With Dreams being in early access, developer Media Molecule reflected on how LittleBigPlanet could have benefited from being in early access to GamesIndustry.biz.

"I don't think you can generalize across games," said Media Molecule co-founder Alex Evans. "I think LittleBigPlanet was probably a bit less lop-sided so maybe it didn't need it, but then in retrospect I think it would have been interesting to try it. Certainly, getting Dreams out to an audience has been really helpful for us. I didn't think I wanted it at the time of LittleBigPlanet, but I probably would now." Evans continues by saying that people usually assume that a game is a coherent idea from the start, which isn't the case. He also highlighted that some idea make it to the finish line while others get left behind.

"I think LittleBigPlanet would have really benefited from it," said technical director David Smith. "We often said it was Play, Create, Share, but it was really Play, Create, -- the Share side was the weakest. That needed more testing in a real environment with lots of people using it. So yeah, in hindsight it would have been really great to go down that route."

"You could make an argument that LittleBigPlanet was like early access... LittleBigPlanet 2 was the more finished product," said co-founder Mark Healy. Then, Healy goes onto mention how creations in private betas for LittleBigPlanet and Dreams weren't impressive and that Media Molecule had no idea what LittleBigPlanet would become. Someone made a cardboard Death Star that shot confetti and that's when he realized what the peak of what LittleBig Planet could be.

First announced in 2013, Dreams went into early access back in April. This makes it the first game from developer Media Molecule to go into early access. Additionally, the idea to put the game in early access came from Sony Interactive Entertainment, the publisher of the game. "In some respects Dreams is kind of lop-sided," said studio director Siobhan Reddy. "Lot's of gameplay needed an audience to really test it out, to give us feedback...We needed to iterate the 'Dreamiverse' with a live audience."
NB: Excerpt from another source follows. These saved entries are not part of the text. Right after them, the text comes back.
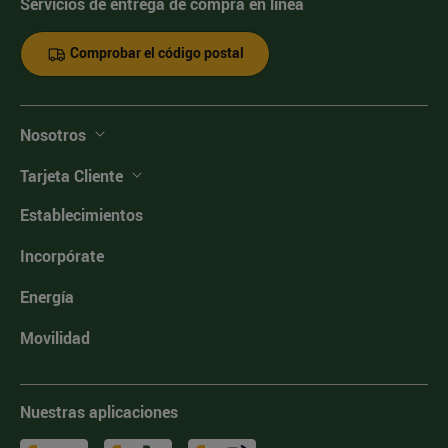
Servicios de entrega de compra en línea
Comprobar el código postal
Nosotros
Tarjeta Cliente
Establecimientos
Incorpórate
Energía
Movilidad
Nuestras aplicaciones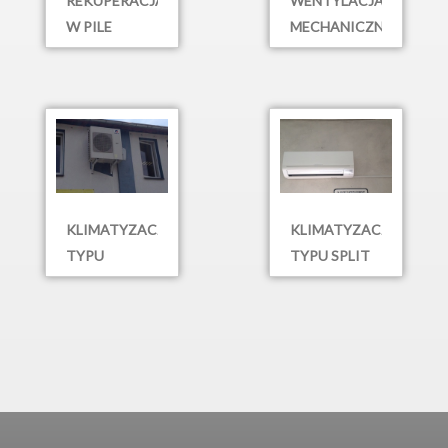
REKUPERACJA
WENTYLACJA
W PILE
MECHANICZNA
-
REKUPERATOR
PIŁA
KLIMATYZACJA
KLIMATYZACJA
TYPU
TYPU SPLIT
MULTISPLIT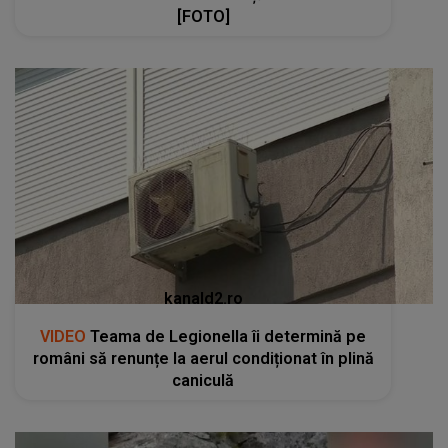
[FOTO]
kanald2.ro
VIDEO
Teama de Legionella îi determină pe
români să renunțe la aerul condiționat în plină
caniculă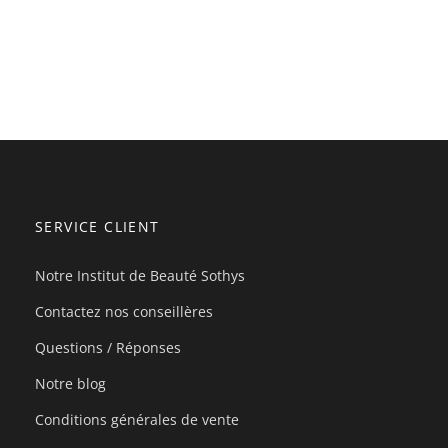
SERVICE CLIENT
Notre Institut de Beauté Sothys
Contactez nos conseillères
Questions / Réponses
Notre blog
Conditions générales de vente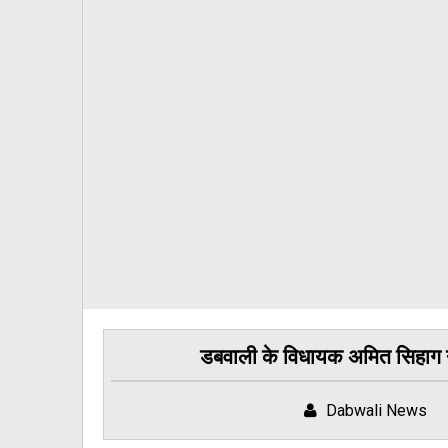
डबवाली के विधायक अमित सिहाग ने
Dabwali News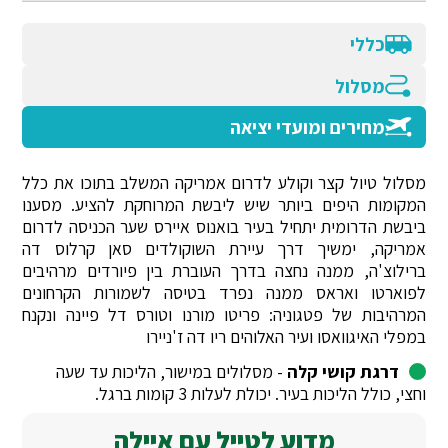
כללי
מסלול
מחירים ומועדי יציאה
מסלול טיול קצר וקולע לדרום אמריקה המשלב בתוכו את כלל
המקומות היפים ביותר שיש ליבשת המרוחקת להציע. מסענו
ביבשת הדרומית יתחיל בעיר בואנוס איירס שער הכניסה לדרום
אמריקה, ימשיך דרך עיירת השוקולדים סאן קרלוס דה
ברילוצ'ה, ממנה נחצה בדרך העוברת בין פיורדים מרהיבים
לפוארטו ואראס ממנה נפרד בטיסה לשמורות הקרחונים
המרהיבות של פטגוניה: פריטו מורנו וטורס דל פיינה ונקנח
במפלי האיגוואסו ועיר האלוהים ריו דה ז'ניירו
דרגת קושי קלה
- מסלולים במישור, הליכות עד שעה
וחצי, כולל הליכות בעיר. יכולת לעלות 3 קומות ברגל.
מדוע לטייל עם איילה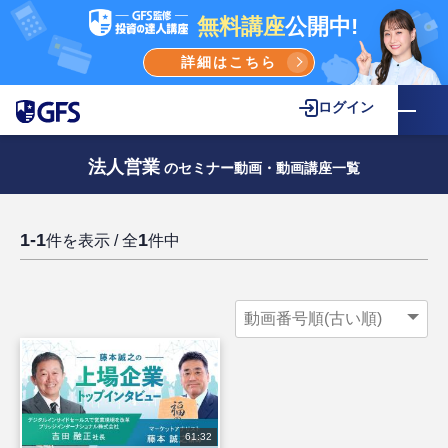
無料講座
公開中!
詳細はこちら
ログイン
法人営業
のセミナー動画・動画講座一覧
1-1
1
件を表示 / 全
件中
61:32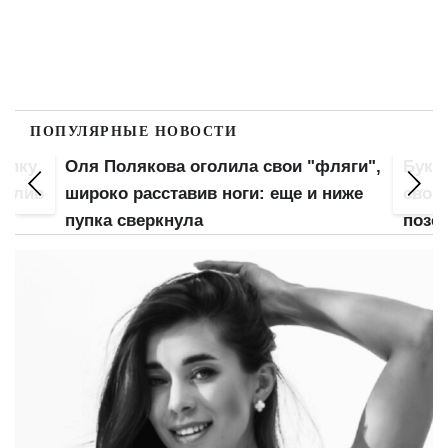
ПОПУЛЯРНЫЕ НОВОСТИ
попку
Оля Полякова оголила свои "фляги",
Букв
 слив
широко расставив ноги: еще и ниже
свою
пупка сверкнула
позе: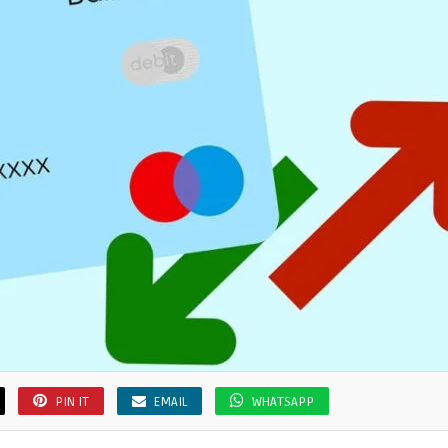
PIN IT
EMAIL
WHATSAPP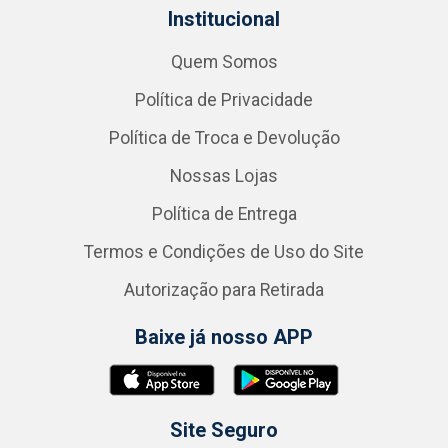
Institucional
Quem Somos
Política de Privacidade
Política de Troca e Devolução
Nossas Lojas
Política de Entrega
Termos e Condições de Uso do Site
Autorização para Retirada
Baixe já nosso APP
Site Seguro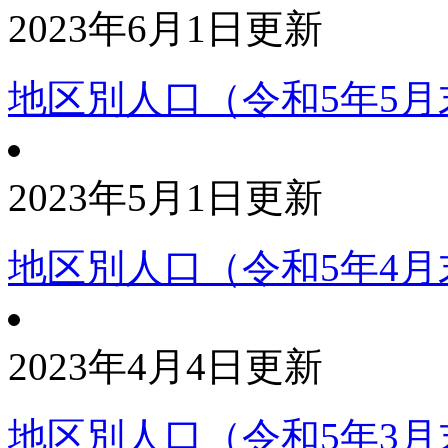
2023年6月1日更新
地区別人口（令和5年5月
2023年5月1日更新
地区別人口（令和5年4月
2023年4月4日更新
地区別人口（令和5年3月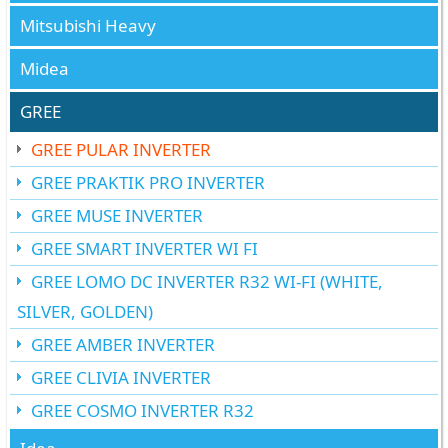
Mitsubishi Heavy
Midea
GREE
GREE PULAR INVERTER
GREE PRAKTIK PRO INVERTER
GREE MUSE INVERTER
GREE SMART INVERTER WI FI
GREE LOMO DC INVERTER R32 WI-FI (WHITE,
SILVER, GOLDEN)
GREE AMBER INVERTER
GREE CLIVIA INVERTER
GREE COSMO INVERTER R32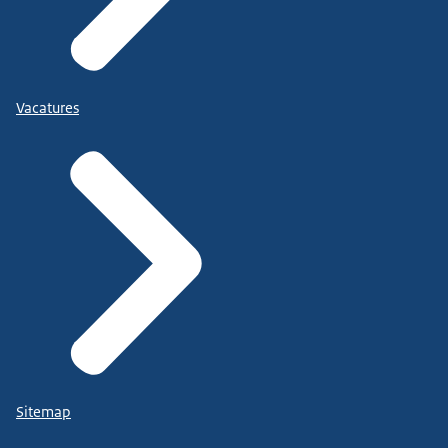
Vacatures
Sitemap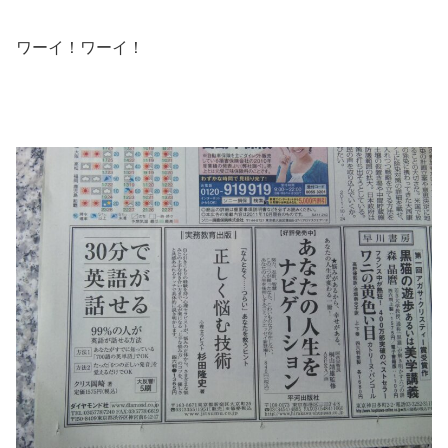
ワーイ！ワーイ！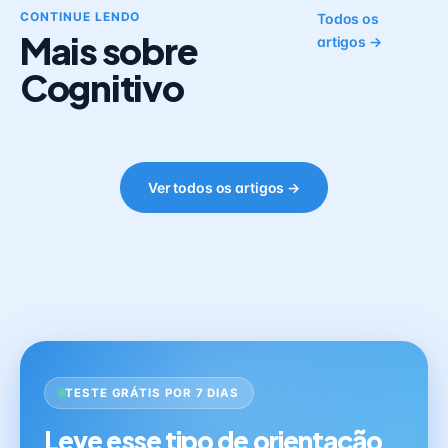
CONTINUE LENDO
Todos os
Mais sobre
artigos →
Cognitivo
Ver todos os artigos →
TESTE GRÁTIS POR 7 DIAS
Leve esse tipo de orientação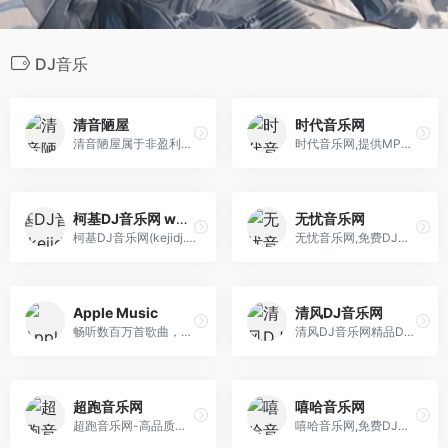
DJ音乐
清音陋屋
时代音乐网
清音陋屋属于非盈利性的个人纯音乐分享网站，主要为喜欢轻音乐、纯音乐的朋友创建，其主要内容为忧伤轻音乐、影视配乐、忧伤散文，清音陋屋网站创建总结为“用耳聆听，用心感受”。
时代音乐网,提供MP3歌曲免费下载,歌曲下载,在线试听流行歌曲和好听的歌,经典老歌大全,伤感歌曲,非主流音乐,好听的英文歌曲,儿童歌曲,网络歌曲,最新歌曲下载, 下歌曲听音乐,在线听歌曲尽在时代音乐网。
柯基DJ音乐网 www.kejidj.com
无忧音乐网
柯基DJ音乐网(kejidj.com)世界DJ舞曲汇聚,每天更新快人一步,专业DJ团队精心制作好听的串烧,打造车载DJ舞曲,为DJ工作者收录国外DJ舞曲,提供高音质在线试听及MP3免费下载,全方位满足DJ工作者及音乐爱好者的需求,云集2019年度最新最好听的dj音乐下载,更多dj酒吧慢摇、现场超劲爆dj舞曲实现同步更新.
无忧音乐网,免费DJ舞曲MP3，MP4视频下载.收录了网上最新歌曲和流行音乐,网络歌曲,好听的歌,非主流音乐,经典老歌,搞笑歌曲,儿童歌曲,英文歌曲等。是您寻找好听的歌首选网站
‎Apple Music
清风DJ音乐网
畅听数百万首歌曲，观看音乐视频，体验现场表演，一切尽在 Apple Music。订阅后即可在网页、App 或 Android 设备上播放。
清风DJ音乐网精品DJ舞曲汇聚,每天更新快人一步,专业DJ团队精心制作好听的串烧,打造车载DJ舞曲,为DJ工作者收录国外DJ舞曲,提供高音质在线试听及MP3下载,全方位满足DJ工作者及音乐爱好者的需求。
超跑音乐网
嘻哈音乐网
超跑音乐网-高品质车载音乐试听下载站，最新最丰富的车载音乐DJ舞曲，真正的无损高品质音乐，好看好听的视频MV，尽在超跑音乐网，发烧友专属无损音乐网
嘻哈音乐网,免费DJ舞曲MP3，MP4视频下载.收录了网上最新歌曲和流行音乐,网络歌曲,好听的歌,非主流音乐,经典老歌,搞笑歌曲,儿童歌曲,英文歌曲等。是您寻找好听的歌首选网站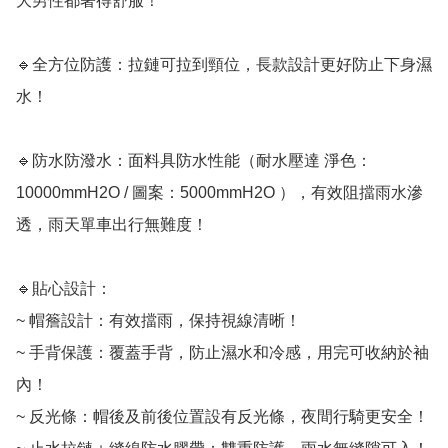
大男性都著得舒服！

🔹全方位防護：拉鏈可拉到頸位，長款設計更好防止下身濕
水！

🔹防水防潑水：面料具防水性能（耐水壓達 淨色：
10000mmH2O / 圖案：5000mmH2O ），有效阻擋雨水滲
透，雨天單車出行無難度！

🔹貼心設計：

~ 帽簷設計：有效擋雨，保持視線清晰！

~ 手背保護：覆蓋手背，防止濕水和冷感，用完可收納於袖
內！

~ 反光條：帽後及前後位置設有反光條，夜間行騎更安全！
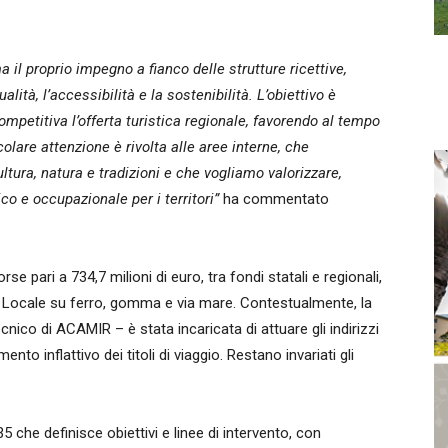
l proprio impegno a fianco delle strutture ricettive,
ità, l’accessibilità e la sostenibilità. L’obiettivo è
mpetitiva l’offerta turistica regionale, favorendo al tempo
olare attenzione è rivolta alle aree interne, che
tura, natura e tradizioni e che vogliamo valorizzare,
o e occupazionale per i territori”
ha commentato
e pari a 734,7 milioni di euro, tra fondi statali e regionali,
co Locale su ferro, gomma e via mare. Contestualmente, la
nico di ACAMIR – è stata incaricata di attuare gli indirizzi
nto inflattivo dei titoli di viaggio. Restano invariati gli
che definisce obiettivi e linee di intervento, con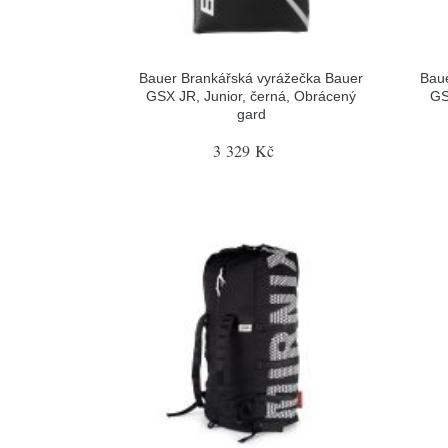
Bauer Brankářská vyrážečka Bauer
Baue
GSX JR, Junior, černá, Obrácený
GS
gard
3 329 Kč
For Media Molecule, the main benefit of having Dreams in early access is to see what the community is creating as the developer is iterating on ideas and making significant changes. Evans emphasized how difficult it can be to test out the creation tools with just internal betas and user tests to go off of. In some respects it just helped us to birth it," Reddy said. "It was an idea that came out of the fact that we were ready to get something out."